Obama has, thus far, manuevered the Republicans into an increasingly isolated position among the electorate and you would be surprised how many in the Republican Congressional leadership have not figured it out. A couple of momths ago I predicted to severl friends that next year the Democrats would NET four seats in the Senate and 10-12 in the House. I am increasingly confident of that prediction.

Obama, Reid and Pelosi between them have total responsibility to keep the government functioning in spite of the asinine and unified obstructionist actions and language of the Republicans as dominated by the talk show hosts.
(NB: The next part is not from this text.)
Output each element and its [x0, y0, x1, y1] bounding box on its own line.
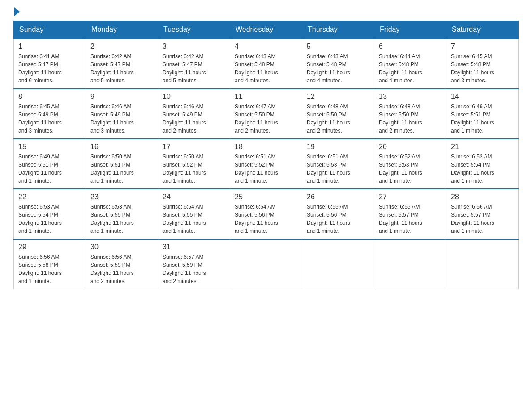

Obama has done a masterful job of playing the Republicans so that the only positions they could take to oppose him have been more self-destructive than effectively obstructionist on the large issues.
Between Pelosi and Reid, Pelosi has the easier job because of no filibuster. Not easy, but much easier than Reid's job. She still has to mollify the Blue Dogs who are almost as skittish as the Republicans because they fear the next primary. So Pelosi has compromised with both the Republicans and the Blue Dogs to a greater extent than any of us like at all.
Reid with only 59 Democrats until today as well as the filibuster which the Republicans are only mildly hesitant to use was in much worse situation than Pelosi. I'd bet he has been counting votes very closely and keeping the conservative Democratic Senators mollified.
But two things have just changed. Al Franken was sworn in today and the big initiative - health care - is in the balance. This is once in a lifetime, not just in a political career. I'm more and more convinced that the three top Democrats - Obama, Reid and Pelosi, have been gearing everything to powering the health care bill into enactment this year. That's the reason for the refusal to accept delays, and I think they have allowed some things to be enacted that they hate (I know I do) so as to not waste Presidential power on secondary issues. But now we are in the main bout. If I am right, then the gloves are going to come off.
We'll get only hints of the machinations because they aren't even inside the beltway. They are inside the Senate and House. and the Press mostly hasn't a clue, and the ones who have read Richard E. Neustadt's book "Presidential Power" will find that it runs counter to the permitted media narrative. But some reporter with inside connections on the Hill and the smarts to apply Neaustadt's teachings has one Hell of a great book to write, much like Sorenson's "Making of the President."
Anyway, that's what I think has been happening since Obama as inaugurated. This month is the climax of the story.